Therapeutic Touch
The practice of therapeutic touch began in the 1970’s, and was developed by Dora Kunz and Delores Krieger. Krieger was an instructor at a New York school of nursing, and Therapeutic Touch is often taught as part of a nursing curriculum. There are over 40,000 Therapeutic Touch practitioners in the US, most of them nurses.
Like Reiki and Chinese medicine, Therapeutic Touch is based on the premise that manipulating a person’s energy field can bring about healing. Therapeutic Touch focuses more on the aura, or the energy surrounding a person, than on the chakras, or energy fields within a person.
A Therapeutic Touch session takes 20-30 minutes, and involves four processes:
- Centering. Both patient and healer focus quietly and calmly on the patient.
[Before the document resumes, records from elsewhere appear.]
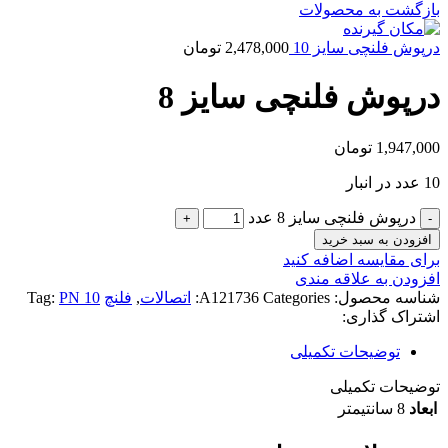
بازگشت به محصولات
درپوش فلنچی سایز 10
2,478,000
تومان
درپوش فلنچی سایز 8
1,947,000
تومان
10 عدد در انبار
درپوش فلنچی سایز 8 عدد
افزودن به سبد خرید
برای مقایسه اضافه کنید
افزودن به علاقه مندی
شناسه محصول:
Categories:
A121736
اتصالات
,
فلنچ
PN 10
Tag:
اشتراک گذاری:
توضیحات تکمیلی
توضیحات تکمیلی
ابعاد
8 سانتیمتر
- Assessment. The healer moves his hands over the patient’s aura, rhythmically and symmetrically, searching for areas where the energy field is disrupted. Healers describe feeling areas of warmth, tingling, energy and other sensations.
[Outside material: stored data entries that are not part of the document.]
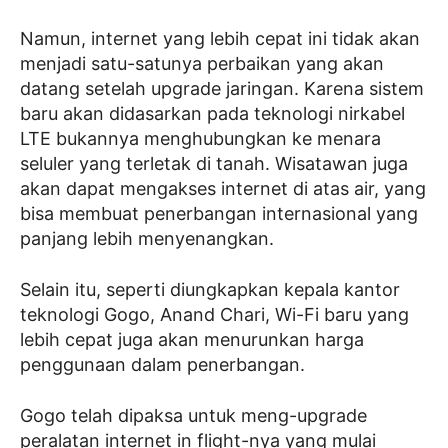
Namun, internet yang lebih cepat ini tidak akan
menjadi satu-satunya perbaikan yang akan
datang setelah upgrade jaringan. Karena sistem
baru akan didasarkan pada teknologi nirkabel
LTE bukannya menghubungkan ke menara
seluler yang terletak di tanah. Wisatawan juga
akan dapat mengakses internet di atas air, yang
bisa membuat penerbangan internasional yang
panjang lebih menyenangkan.
Selain itu, seperti diungkapkan kepala kantor
teknologi Gogo, Anand Chari, Wi-Fi baru yang
lebih cepat juga akan menurunkan harga
penggunaan dalam penerbangan.
Gogo telah dipaksa untuk meng-upgrade
peralatan internet in flight-nya yang mulai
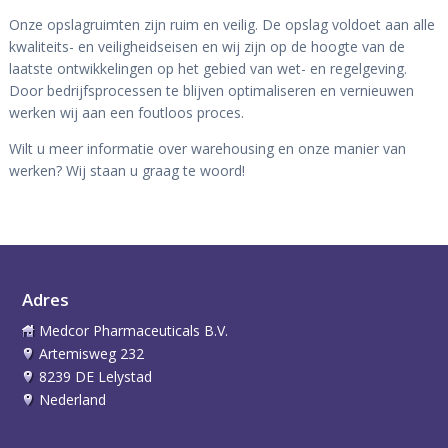
Onze opslagruimten zijn ruim en veilig. De opslag voldoet aan alle
kwaliteits- en veiligheidseisen en wij zijn op de hoogte van de
laatste ontwikkelingen op het gebied van wet- en regelgeving.
Door bedrijfsprocessen te blijven optimaliseren en vernieuwen
werken wij aan een foutloos proces.
Wilt u meer informatie over warehousing en onze manier van
werken? Wij staan u graag te woord!
Adres
Medcor Pharmaceuticals B.V.
Artemisweg 232
8239 DE Lelystad
Nederland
- Intervention. The energy field is cleared or unruffled by moving the hands smoothly over the body, breaking up areas of congestion and facilitating energy flow. The energy field is rebalanced by transferring energy from one place to another, or by transferring energy from the healer to the patient.
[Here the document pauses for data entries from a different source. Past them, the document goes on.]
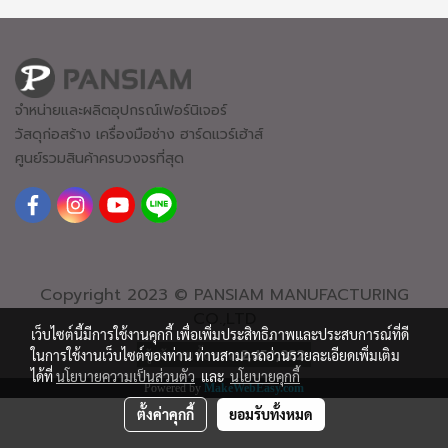
จำหน่ายและผลิตอุปกรณ์เฟอร์นิเจอร์
วัสดุก่อสร้าง เครื่องมือช่าง ฮาร์ดแวร์
เฮ้าส์
ศูนย์รวมสินค้าครบวงจรที่สุด
Copyright 2023 © PANSIAM MANUFACTURING
CO.,LTD
เว็บไซต์นี้มีการใช้งานคุกกี้ เพื่อเพิ่มประสิทธิภาพและประสบการณ์ที่ดี
ผู้เข้าชมทั้งหมด
2,451,982
ในการใช้งานเว็บไซต์ของท่าน ท่านสามารถอ่านรายละเอียดเพิ่มเติม
ได้ที่
นโยบายความเป็นส่วนตัว
และ
นโยบายคุกกี้
Powered by
MakeWebEasy.com
ตั้งค่าคุกกี้
ยอมรับทั้งหมด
- Evaluation and closure. The session ends and the healer and patient evaluate its success.
The Therapeutic Touch process mirrors the Nursing Process, which nurses use in every aspect of their practice.
Therapeutic Touch is useful in decreasing pain, relaxation and stress relief, wound healing and easing dying. Some people claim its benefits are all psychological, and they may be correct. Whether psychological or physical, Therapeutic Touch does help people who are distressed and in pain, and they heal faster as a result.